Vida de un piojo llamado Matías
-Pobre criatura -dijo-, túmbate en medio de nosotros para que te demos calor.
Así lo hice, agradecido y consolado de ver que todavía quedaban corazones generosos en el mundo.
Me preguntaron quién era y de dónde venía. Yo, que vi que eran gente fiable, les conté la verdad. Al final uno de ellos tomó la palabra:
-Muchacho, tente por dichoso si conseguiste escapar del malvado rey de la caspa. Hay pocos piojos que puedan decir lo mismo.
-De todas formas -agregó otro-, piensa que todavía no estás a salvo por completo. Será mejor que te acuestes y descanses. Si la suerte no se nos tuerce, desembarcaremos en tierra fértil antes de que se haga de noche. Entonces todos los aquí presentes, incluyéndote a ti, podremos empezar una vida nueva.
Aquel pronóstico optimista tardó en cumplirse. La noche fría y negra cayó sobre nosotros. Apenas conseguí dormir. La cabeza me ardía de fiebre. Las patas y el abdomen, en cambio, los tenía helados.
Al amanecer, cuando los demás se despertaron, la debilidad no me permitió despegarme del suelo. Sin fuerzas para ponerme de pie, les oí darse los buenos días.
-Este joven está mal -dijo alguien señalándome.
-Esta` muy mal -le contestaron-. ¡Si pudiéramos ayudarle de algún modo! Como no coma pronto dudo que siga vivo por la tarde.
Aquellas palabras me entristecieron profundamente. Todavía resonaban en mi cabeza cuando de pronto sucedió lo que todos esperaban y yo tanto necesitaba. Se abrió la puerta del perchero. Lo notamos por el raudal de luz que nos deslumbró. Segundos después el gorro de lana ascendió por los aires a gran velocidad y aterrizó enseguida sobre la cabeza del niño que vivía en aquella casa.
Un piojo corpulento de los del grupo me tomó a sus espaldas. Con mucho cuidado de no caerse, me bajó a tierra, donde ciego de hambre clavé el estilete de mi boca. Comí, y no exagero, lo menos por seis. Cuando los demás, completamente saciados, se habían tumbado a hacer la digestión, yo seguía chupa que chupa el rico y dulce jugo que guardaba en sus entrañas aquel suelo feraz.

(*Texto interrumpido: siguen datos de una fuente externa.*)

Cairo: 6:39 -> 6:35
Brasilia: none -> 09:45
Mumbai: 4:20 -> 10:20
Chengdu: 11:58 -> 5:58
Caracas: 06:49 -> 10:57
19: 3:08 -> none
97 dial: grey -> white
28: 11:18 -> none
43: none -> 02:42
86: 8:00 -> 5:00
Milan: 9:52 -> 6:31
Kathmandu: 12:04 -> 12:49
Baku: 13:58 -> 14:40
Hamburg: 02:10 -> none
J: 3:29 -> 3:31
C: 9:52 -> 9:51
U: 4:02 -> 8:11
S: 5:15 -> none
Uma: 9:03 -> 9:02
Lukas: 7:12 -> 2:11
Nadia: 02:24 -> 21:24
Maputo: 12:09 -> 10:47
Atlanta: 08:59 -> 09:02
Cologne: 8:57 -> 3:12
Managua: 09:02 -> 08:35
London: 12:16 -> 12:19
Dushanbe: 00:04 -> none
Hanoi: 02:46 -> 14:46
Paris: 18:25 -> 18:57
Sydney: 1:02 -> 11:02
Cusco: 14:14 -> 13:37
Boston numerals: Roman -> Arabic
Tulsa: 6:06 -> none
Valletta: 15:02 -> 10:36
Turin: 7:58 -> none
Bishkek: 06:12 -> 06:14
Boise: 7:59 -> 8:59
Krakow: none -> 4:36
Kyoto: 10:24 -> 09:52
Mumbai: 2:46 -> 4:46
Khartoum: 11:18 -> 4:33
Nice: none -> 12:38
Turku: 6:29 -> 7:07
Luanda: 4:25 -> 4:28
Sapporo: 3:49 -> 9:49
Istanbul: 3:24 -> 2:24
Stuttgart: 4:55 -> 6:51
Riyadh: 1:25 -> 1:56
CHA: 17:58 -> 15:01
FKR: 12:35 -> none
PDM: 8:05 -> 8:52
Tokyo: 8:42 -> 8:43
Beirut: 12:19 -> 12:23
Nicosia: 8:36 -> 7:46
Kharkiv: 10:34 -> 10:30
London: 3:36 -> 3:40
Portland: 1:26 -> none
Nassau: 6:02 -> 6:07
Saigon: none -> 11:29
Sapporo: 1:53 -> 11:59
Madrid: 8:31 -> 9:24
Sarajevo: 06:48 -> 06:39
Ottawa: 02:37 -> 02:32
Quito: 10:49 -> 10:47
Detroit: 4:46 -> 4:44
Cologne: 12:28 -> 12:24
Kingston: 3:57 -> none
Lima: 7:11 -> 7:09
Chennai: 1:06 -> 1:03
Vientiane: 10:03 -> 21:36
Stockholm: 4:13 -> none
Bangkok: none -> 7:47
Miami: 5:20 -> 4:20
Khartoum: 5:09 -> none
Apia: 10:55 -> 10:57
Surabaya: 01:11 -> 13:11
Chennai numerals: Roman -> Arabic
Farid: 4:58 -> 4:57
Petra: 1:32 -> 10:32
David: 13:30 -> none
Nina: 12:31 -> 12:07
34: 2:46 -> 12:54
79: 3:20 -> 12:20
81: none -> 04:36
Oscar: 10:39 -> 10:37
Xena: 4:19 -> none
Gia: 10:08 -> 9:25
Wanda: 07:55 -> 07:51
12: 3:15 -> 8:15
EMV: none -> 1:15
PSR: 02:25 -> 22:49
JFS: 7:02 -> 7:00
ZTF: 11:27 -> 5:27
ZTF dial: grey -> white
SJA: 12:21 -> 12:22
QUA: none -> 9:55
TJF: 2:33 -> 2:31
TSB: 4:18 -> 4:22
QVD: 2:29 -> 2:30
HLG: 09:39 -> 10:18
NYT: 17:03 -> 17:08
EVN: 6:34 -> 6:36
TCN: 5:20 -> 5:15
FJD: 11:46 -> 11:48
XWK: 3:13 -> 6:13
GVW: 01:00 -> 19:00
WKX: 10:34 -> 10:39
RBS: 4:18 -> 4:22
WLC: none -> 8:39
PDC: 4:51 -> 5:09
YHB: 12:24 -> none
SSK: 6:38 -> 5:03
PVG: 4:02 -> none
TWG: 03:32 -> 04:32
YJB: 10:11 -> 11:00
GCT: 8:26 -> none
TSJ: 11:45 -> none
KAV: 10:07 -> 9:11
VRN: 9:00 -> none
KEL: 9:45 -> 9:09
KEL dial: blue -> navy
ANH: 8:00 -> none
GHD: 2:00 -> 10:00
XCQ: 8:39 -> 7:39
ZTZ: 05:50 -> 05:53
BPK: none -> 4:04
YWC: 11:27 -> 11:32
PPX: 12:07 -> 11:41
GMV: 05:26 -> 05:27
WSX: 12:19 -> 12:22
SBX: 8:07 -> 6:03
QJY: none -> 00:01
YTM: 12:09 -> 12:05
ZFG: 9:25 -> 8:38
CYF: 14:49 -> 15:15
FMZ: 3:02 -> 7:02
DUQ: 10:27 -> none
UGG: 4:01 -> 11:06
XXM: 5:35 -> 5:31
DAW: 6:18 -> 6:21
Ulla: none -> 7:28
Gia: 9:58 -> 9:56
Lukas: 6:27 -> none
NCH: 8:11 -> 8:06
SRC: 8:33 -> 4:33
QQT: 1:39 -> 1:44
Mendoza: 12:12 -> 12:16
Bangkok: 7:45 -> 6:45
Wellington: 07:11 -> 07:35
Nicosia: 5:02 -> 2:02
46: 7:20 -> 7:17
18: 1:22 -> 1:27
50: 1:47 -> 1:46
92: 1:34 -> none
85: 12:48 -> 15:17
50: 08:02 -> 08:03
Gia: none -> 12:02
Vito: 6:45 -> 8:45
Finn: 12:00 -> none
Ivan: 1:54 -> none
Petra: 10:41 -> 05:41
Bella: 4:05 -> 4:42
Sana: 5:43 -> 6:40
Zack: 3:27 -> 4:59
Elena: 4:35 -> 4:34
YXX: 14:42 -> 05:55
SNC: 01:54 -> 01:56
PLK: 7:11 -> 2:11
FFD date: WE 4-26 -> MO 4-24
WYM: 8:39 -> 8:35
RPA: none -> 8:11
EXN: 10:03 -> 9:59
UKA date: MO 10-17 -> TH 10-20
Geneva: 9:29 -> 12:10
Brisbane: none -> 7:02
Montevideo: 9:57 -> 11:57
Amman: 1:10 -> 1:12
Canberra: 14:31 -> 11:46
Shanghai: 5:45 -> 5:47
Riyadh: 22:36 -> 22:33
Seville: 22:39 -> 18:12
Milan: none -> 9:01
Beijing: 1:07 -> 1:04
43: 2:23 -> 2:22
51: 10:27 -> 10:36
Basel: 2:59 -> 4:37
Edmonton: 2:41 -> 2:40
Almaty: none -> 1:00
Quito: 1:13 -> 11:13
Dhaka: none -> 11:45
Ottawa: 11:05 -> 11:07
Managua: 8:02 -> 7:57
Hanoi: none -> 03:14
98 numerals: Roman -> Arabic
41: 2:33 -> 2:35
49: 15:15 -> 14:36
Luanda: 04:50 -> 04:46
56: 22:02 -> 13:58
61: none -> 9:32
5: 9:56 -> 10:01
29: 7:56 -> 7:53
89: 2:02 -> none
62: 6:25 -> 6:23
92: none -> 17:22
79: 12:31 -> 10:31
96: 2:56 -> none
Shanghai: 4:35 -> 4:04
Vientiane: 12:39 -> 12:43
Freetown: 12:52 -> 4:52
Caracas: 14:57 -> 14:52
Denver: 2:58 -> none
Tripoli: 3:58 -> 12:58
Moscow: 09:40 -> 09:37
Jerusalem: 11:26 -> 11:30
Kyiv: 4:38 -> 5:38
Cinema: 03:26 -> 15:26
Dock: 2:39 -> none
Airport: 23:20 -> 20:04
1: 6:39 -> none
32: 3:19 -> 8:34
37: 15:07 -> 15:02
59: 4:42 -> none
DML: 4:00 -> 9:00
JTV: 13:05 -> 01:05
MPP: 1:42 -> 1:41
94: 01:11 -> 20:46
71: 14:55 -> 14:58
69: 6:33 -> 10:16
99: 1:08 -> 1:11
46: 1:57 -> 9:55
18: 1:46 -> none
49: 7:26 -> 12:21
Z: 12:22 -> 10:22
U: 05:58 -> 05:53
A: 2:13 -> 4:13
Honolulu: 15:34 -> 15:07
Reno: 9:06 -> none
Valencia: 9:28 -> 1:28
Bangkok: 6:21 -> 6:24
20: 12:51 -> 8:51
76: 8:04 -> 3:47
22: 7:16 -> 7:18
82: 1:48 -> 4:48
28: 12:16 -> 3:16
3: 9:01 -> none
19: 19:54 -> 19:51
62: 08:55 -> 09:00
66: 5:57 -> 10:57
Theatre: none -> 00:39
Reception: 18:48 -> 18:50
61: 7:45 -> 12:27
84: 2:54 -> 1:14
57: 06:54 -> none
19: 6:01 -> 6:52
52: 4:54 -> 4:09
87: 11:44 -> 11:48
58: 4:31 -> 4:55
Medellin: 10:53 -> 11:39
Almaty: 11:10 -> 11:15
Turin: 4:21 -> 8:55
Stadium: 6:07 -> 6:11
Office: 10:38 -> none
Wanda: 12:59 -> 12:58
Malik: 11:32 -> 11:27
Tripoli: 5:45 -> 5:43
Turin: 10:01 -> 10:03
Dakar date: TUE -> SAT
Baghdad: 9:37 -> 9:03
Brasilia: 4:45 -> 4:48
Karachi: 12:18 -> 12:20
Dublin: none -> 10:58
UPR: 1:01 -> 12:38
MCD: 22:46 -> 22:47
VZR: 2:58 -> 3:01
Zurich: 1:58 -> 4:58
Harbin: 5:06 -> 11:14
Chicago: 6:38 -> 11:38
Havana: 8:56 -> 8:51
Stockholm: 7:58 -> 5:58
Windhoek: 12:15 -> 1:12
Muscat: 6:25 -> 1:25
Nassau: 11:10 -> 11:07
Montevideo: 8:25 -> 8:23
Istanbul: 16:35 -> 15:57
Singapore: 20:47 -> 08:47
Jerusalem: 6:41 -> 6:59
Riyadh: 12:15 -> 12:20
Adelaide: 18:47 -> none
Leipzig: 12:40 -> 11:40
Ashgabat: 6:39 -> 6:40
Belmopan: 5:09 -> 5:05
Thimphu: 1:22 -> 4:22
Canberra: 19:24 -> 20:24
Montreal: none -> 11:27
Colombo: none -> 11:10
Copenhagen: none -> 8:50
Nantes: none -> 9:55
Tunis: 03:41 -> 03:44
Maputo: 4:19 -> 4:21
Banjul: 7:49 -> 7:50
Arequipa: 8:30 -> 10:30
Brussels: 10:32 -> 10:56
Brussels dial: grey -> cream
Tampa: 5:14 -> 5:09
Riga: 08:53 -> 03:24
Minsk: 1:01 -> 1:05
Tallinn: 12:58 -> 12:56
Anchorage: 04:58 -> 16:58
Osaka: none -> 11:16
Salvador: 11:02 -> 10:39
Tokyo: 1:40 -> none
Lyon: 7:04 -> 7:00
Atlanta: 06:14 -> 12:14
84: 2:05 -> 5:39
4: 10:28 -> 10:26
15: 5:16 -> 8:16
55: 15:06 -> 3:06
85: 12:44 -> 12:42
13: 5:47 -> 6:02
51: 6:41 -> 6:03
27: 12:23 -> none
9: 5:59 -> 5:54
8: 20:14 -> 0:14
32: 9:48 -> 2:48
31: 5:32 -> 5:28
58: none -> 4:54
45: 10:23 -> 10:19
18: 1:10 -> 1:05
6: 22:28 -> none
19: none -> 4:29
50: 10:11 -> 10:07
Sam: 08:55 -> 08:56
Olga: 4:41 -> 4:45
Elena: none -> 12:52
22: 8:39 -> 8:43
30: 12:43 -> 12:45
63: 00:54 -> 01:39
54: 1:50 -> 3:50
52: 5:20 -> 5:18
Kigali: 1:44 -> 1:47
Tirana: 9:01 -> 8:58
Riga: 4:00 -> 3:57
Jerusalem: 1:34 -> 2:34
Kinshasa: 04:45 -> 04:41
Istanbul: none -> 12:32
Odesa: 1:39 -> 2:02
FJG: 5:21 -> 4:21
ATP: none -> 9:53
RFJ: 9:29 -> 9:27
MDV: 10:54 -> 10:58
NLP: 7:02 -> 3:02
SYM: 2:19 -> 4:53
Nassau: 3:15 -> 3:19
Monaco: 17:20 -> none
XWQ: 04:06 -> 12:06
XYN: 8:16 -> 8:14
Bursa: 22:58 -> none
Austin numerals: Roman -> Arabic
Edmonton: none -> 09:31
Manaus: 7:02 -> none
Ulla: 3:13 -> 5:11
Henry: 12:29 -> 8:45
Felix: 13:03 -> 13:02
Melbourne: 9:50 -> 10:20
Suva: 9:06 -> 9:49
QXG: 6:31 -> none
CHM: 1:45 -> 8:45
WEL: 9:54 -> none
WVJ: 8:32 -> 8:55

En breve tiempo recobré la salud y las fuerzas. Decidí quedarme a vivir cerca de los piojos que tan cariñosamente se habían portado conmigo. Residíamos en la coronilla del niño, donde había muy buenos manantiales. A veces yo me acercaba a los pelos del flequillo. Subido a alguno de ellos, me pasaba el rato mirando la televisión.
Transcurrieron varios días. Reinaba la tranquilidad en la zona. Hubo, eso sí, dos tormentas fortísimas, con inundaciones y huracán caliente; pero el grupo se las supo apañar, agarrándose cada cual al pelo más cercano.
Los vecinos se llevaban bien. A la caída de la tarde, después de la cena, solíamos, reunirnos a conversar. A esas citas agradables acudía una pioja de mi edad. Era una joven guapa, delgada y algo tímida por la que ya me había sentido yo atraído la primera vez que la vi en el gorro de lana.
En una palabra, me gustaba, me hacía tilín, me enamoré de ella y se lo dije. Ella se puso colorada, pues era de suyo vergonzosilla; pero al fin me aceptó a su lado y juntos solíamos ir de paseo hasta el flequillo del niño en que vivimos. Allí nos poníamos cómodos y pasábamos las tardes entretenidos con las imágenes de algún videojuego o viendo las películas de la programación infantil. -¿Otra vez anuncios? ¡Qué aburrido! -decía yo. -Algunos no me parecen mal -respondía ella-. Por lo menos tienen gracia.
-A mí no me hace ninguna gracia que me corten cada dos por tres la película. Además, ¿ qué nos importan todos esos productos que no podemos comprar?